Creating the reference category column with the words in the texts in the data list

cpv_code list.xlsx (261.6 KB)

The reference code list to be used in category creation is attached in excel.

I haven’t created a workflow at the moment, because I’m undecided about what approach to come up with a solution.

I see the issue now! Is there another database table that has parent and child relationships on those categories? You could use parent categories to split apart and then only process the categories that fall under that parent list. If there isn’t a parent child relationship in those categories, then my next question is what kind of sadist designs a category list like that!

1 Like

:grinning:
https://simap.ted.europa.eu/cpv

What is the CPV?

The CPV consists of a main vocabulary for defining the subject of a contract, and a supplementary vocabulary for adding further qualitative information. The main vocabulary is based on a tree structure comprising codes of up to 9 digits (an 8 digit code plus a check digit) associated with a wording that describes the type of supplies, works or services forming the subject of the contract.

The CPV consists of a main vocabulary and a supplementary vocabulary.

The main vocabulary is based on a tree structure comprising codes of up to nine digits associated with a wording that describes the supplies, works or services forming the subject of the contract.

  • The first two digits identify the divisions (XX000000-Y);
  • The first three digits identify the groups (XXX00000-Y);
  • The first four digits identify the classes (XXXX0000-Y);
  • The first five digits identify the categories (XXXXX000-Y);

Each of the last three digits gives a greater degree of precision within each category.

A ninth digit serves to verify the previous digits.

The supplementary vocabulary may be used to expand the description of the subject of a contract. The items are made up of an alphanumeric code with a corresponding wording allowing further details to be added regarding the specific nature or destination of the goods to be purchased.
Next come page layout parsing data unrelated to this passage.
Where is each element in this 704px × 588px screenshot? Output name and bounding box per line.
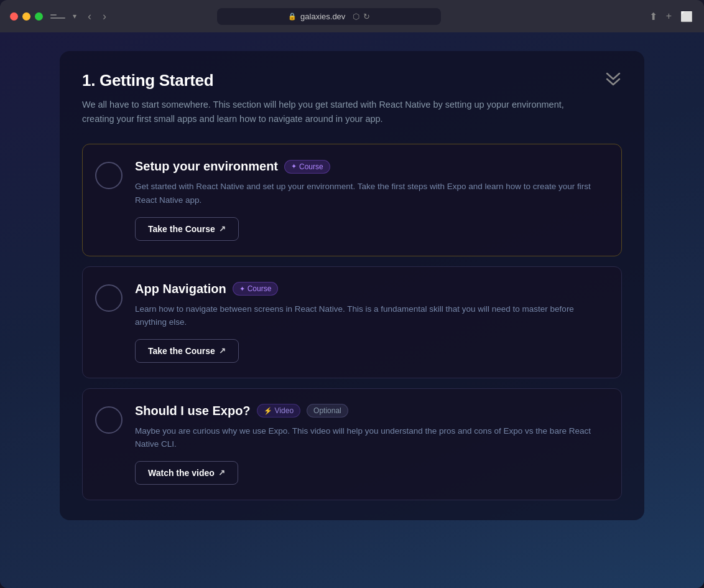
watch-video-button[interactable]: Watch the video ↗ bbox=[135, 461, 238, 485]
badge-label: Course bbox=[299, 162, 323, 171]
badge-label: Video bbox=[275, 406, 294, 415]
cast-icon: ⬡ bbox=[353, 12, 359, 21]
take-course-button[interactable]: Take the Course ↗ bbox=[135, 339, 239, 363]
course-item-header: Should I use Expo? ⚡ Video Optional bbox=[135, 404, 606, 418]
course-item-body: App Navigation ✦ Course Learn how to nav… bbox=[135, 282, 606, 363]
course-badge: ✦ Course bbox=[284, 160, 330, 174]
course-item-header: Setup your environment ✦ Course bbox=[135, 159, 606, 174]
take-course-button[interactable]: Take the Course ↗ bbox=[135, 217, 239, 241]
tabs-button[interactable]: ⬜ bbox=[679, 9, 694, 24]
course-item: Should I use Expo? ⚡ Video Optional Mayb… bbox=[82, 388, 622, 500]
course-item-title: Should I use Expo? bbox=[135, 404, 251, 418]
address-bar-icons: ⬡ ↻ bbox=[353, 12, 370, 21]
lock-icon: 🔒 bbox=[288, 12, 297, 21]
badge-icon: ✦ bbox=[239, 285, 245, 293]
browser-window: ▾ ‹ › 🔒 galaxies.dev ⬡ ↻ ⬆ + ⬜ 1. Gettin… bbox=[0, 0, 704, 588]
course-item-body: Setup your environment ✦ Course Get star… bbox=[135, 159, 606, 240]
section-header: 1. Getting Started bbox=[82, 71, 622, 90]
button-label: Watch the video bbox=[148, 468, 215, 478]
external-link-icon: ↗ bbox=[219, 224, 226, 233]
button-label: Take the Course bbox=[148, 224, 215, 234]
course-item-title: App Navigation bbox=[135, 282, 226, 296]
course-item-description: Get started with React Native and set up… bbox=[135, 180, 606, 207]
course-item-description: Learn how to navigate between screens in… bbox=[135, 302, 606, 329]
completion-circle bbox=[95, 162, 123, 189]
optional-badge: Optional bbox=[307, 404, 348, 418]
course-item-body: Should I use Expo? ⚡ Video Optional Mayb… bbox=[135, 404, 606, 485]
forward-button[interactable]: › bbox=[99, 9, 110, 23]
optional-label: Optional bbox=[313, 406, 341, 415]
nav-buttons: ‹ › bbox=[84, 9, 110, 23]
refresh-icon[interactable]: ↻ bbox=[363, 12, 370, 21]
traffic-light-green[interactable] bbox=[35, 12, 43, 21]
external-link-icon: ↗ bbox=[219, 346, 226, 355]
section-title: 1. Getting Started bbox=[82, 71, 213, 90]
button-label: Take the Course bbox=[148, 346, 215, 356]
completion-circle bbox=[95, 406, 123, 434]
address-bar[interactable]: 🔒 galaxies.dev ⬡ ↻ bbox=[217, 8, 441, 25]
url-text: galaxies.dev bbox=[300, 12, 345, 21]
browser-actions: ⬆ + ⬜ bbox=[648, 9, 694, 24]
course-item-title: Setup your environment bbox=[135, 159, 278, 174]
new-tab-button[interactable]: + bbox=[665, 9, 673, 23]
video-badge: ⚡ Video bbox=[257, 404, 300, 418]
page-content: 1. Getting Started We all have to start … bbox=[0, 32, 704, 588]
traffic-light-red[interactable] bbox=[10, 12, 18, 21]
course-item: App Navigation ✦ Course Learn how to nav… bbox=[82, 266, 622, 378]
sidebar-toggle-icon[interactable] bbox=[50, 11, 65, 22]
browser-chrome: ▾ ‹ › 🔒 galaxies.dev ⬡ ↻ ⬆ + ⬜ bbox=[0, 0, 704, 32]
section-description: We all have to start somewhere. This sec… bbox=[82, 98, 592, 126]
chevron-double-down-icon bbox=[604, 72, 622, 86]
section-container: 1. Getting Started We all have to start … bbox=[60, 51, 644, 520]
badge-icon: ✦ bbox=[291, 162, 297, 170]
course-item: Setup your environment ✦ Course Get star… bbox=[82, 144, 622, 256]
course-item-description: Maybe you are curious why we use Expo. T… bbox=[135, 424, 606, 451]
lightning-icon: ⚡ bbox=[264, 407, 272, 415]
completion-circle bbox=[95, 284, 123, 312]
traffic-lights bbox=[10, 12, 43, 21]
badge-label: Course bbox=[248, 284, 272, 293]
share-button[interactable]: ⬆ bbox=[648, 9, 659, 24]
traffic-light-yellow[interactable] bbox=[22, 12, 30, 21]
collapse-button[interactable] bbox=[604, 72, 622, 88]
course-badge: ✦ Course bbox=[233, 282, 279, 296]
external-link-icon: ↗ bbox=[218, 468, 225, 477]
course-item-header: App Navigation ✦ Course bbox=[135, 282, 606, 296]
back-button[interactable]: ‹ bbox=[84, 9, 95, 23]
chevron-down-icon: ▾ bbox=[73, 12, 76, 21]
The alphanumeric code is made up of:

  • a first level comprising a letter corresponding to a section;
  • a second level comprising four digits, the first three of which denote a subdivision and the last one being for verification purposes

In that case, I would definitely use a Regex to split those codes into multiple columns based on that logic in order to have a manageable parent child relationship table.

Then I would split streams and process only those group associated tests in the dictionary rule node. This actually might be one of the situations where a loop might actually provide an efficient dynamic approach.

1 Like

Actually, the closest workflow among several solution alternatives I have is attached. But I couldn’t achieve a complete fix or how can I come up with a better solution.

Converting the attached workflow might work, but it doesn’t work for partial matches. In other words, the word is looking for an exact match. For the reference category I need, I think that the match with a perfectly matched word in the cvp code will be enough to classify it.

If I do more of the matching run, it will trigger another problem where one-word cvp codes don’t follow this rule.

but first of all, matching will be done, that is, I have to make the codes to be used in classification work.

*** why am i doing this? Or why do I need this?
The european union uses the cvp code classification as a standard for purchasing, some countries do not, America uses NAICS codes, which is different. now i have to come up with a solution such that cvp code or naics code should be recreated in two columns according to the reference code list within the existing data so that cvp code and naics code can be formed in all data with the closest match. Because in some countries there is no such coding system or data from some sources at all.

I hope I was able to explain.

Thanks in advance for all the support and help.
KNIME_project_category.knwf (258.5 KB)

Uploading: KNIME_category_alternative 2.knwf…
Alternate adaptive second workflow, I’m using this in a different workflow. The attached workflow provides an arrangement related to this issue, but the large cvp code list will force me. Here, it is necessary to produce a better and more optimal solution.

Actually, it’s not at all an unsolvable point, how can I solve it better… I’m looking for it

@umutcankurt

You can use text processing toolkit to identify keywords in your text and then assign the code associated with the keywords to the document.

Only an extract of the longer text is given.